Fish Oil (Omega 3 ) in Sjogren's Syndrome

Last updated: February 26, 2024
Sponsor: Hawler Medical University
Overall Status: Completed

Phase

2/3

Condition

Dermatomyositis (Connective Tissue Disease)

Sjogren's Syndrome

Treatment

Omega 3 fatty acid

Placebo

Clinical Study ID

NCT05005806
Fish oil in Sjogren Syndrome
  • Ages 18-70
  • All Genders

Study Summary

Sjögren's syndrome (pSS) is an autoimmune disorder affecting mainly the exocrine glands.this lead to dryness of the main mucosal surface ,such as the mouth ,eye,skin nose,pharynx,larynx and vagina . The history of the disease is characterized by a slowly progression of sicca symptoms and fatigue; however, a subset of patients would experience extra glandular activity.

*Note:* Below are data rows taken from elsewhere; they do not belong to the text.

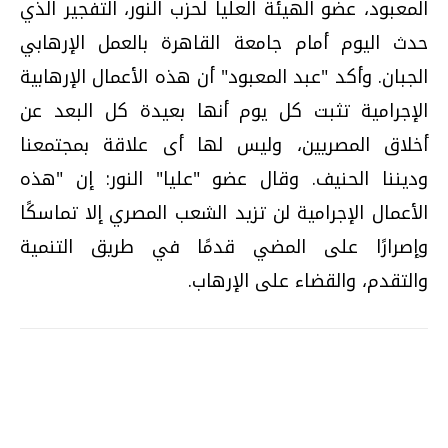
المعبود، عضو الهيئة العليا لحزب النور، التفجير الذي
حدث اليوم أمام جامعة القاهرة بالعمل الإرهابي
الجبان. وأكد "عبد المعبود" أن هذه الأعمال الإرهابية
الإجرامية تثبت كل يوم أنها بعيدة كل البعد عن
أخلاق المصريين، وليس لها أى علاقة بمجتمعنا
وديننا الحنيف. وقال عضو "عليا" النور: إن "هذه
الأعمال الإجرامية لن تزيد الشعب المصري إلا تماسكًا
وإصرارًا على المضي قدمًا في طريق التنمية
والتقدم، والقضاء على الإرهاب.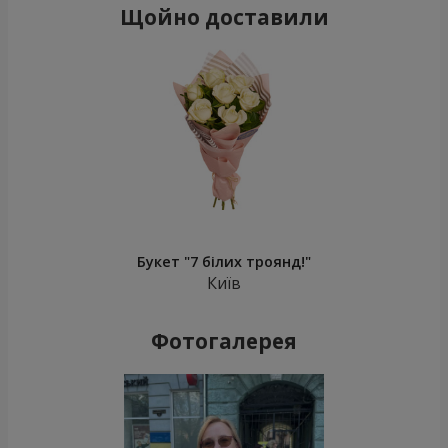
Щойно доставили
Букет "7 білих троянд!"
Київ
Фотогалерея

Lipid mediators derived from polyunsaturated fatty acids, related to inflammation and immune response regulation. In this sense, the polyunsaturated fatty acids omega-3 (ω-3 FA) have been associated with several illnesses such as cancer, cardiovascular disease and autoimmune diseases and their balance at the cellular membranes can result in an anti-inflammatory .

Eligibility Criteria

Inclusion

Inclusion Criteria:

  • Age≥ 18 and ≤ 70 years old .
  • Able to provide inform consent
  • Patients diagnosed as syndrome according to 2016 ACR(American college ofRheumatology)/ EULAR(European league Against Rheumatism classification criteria forSjögren's syndrome

Exclusion

Exclusion Criteria:

  • any preexisting ocular disease or on eye drops lubricants.
  • patients on (Beta blockers, Diuretics , anticholinergic, α 1antagonist and α 2 agonist ,anticoagulant, antidepressant, antihistamine ,pilocarpine, cevimeline ) .
  • past history of diabetes, psychiatric disorder.
  • pregnancy, lactating mother
  • malignancy

Study Design

Total Participants: 100
Treatment Group(s): 2
Primary Treatment: Omega 3 fatty acid
Phase: 2/3
Study Start date:
September 02, 2021
Estimated Completion Date:
February 07, 2023

Study Description

this is a randomized double -blind placebo -controlled clinical trial .the participants will be randomize into two groups .Group 1 receive dietary omega-3 supplementation (omega-3 group) whereas Group 2(placebo group) receive a placebo . The two types are similar to each other in the form of soft gel ,both are given two times daily for two months with follow-up of patients whom they full fill the inclusion criteria.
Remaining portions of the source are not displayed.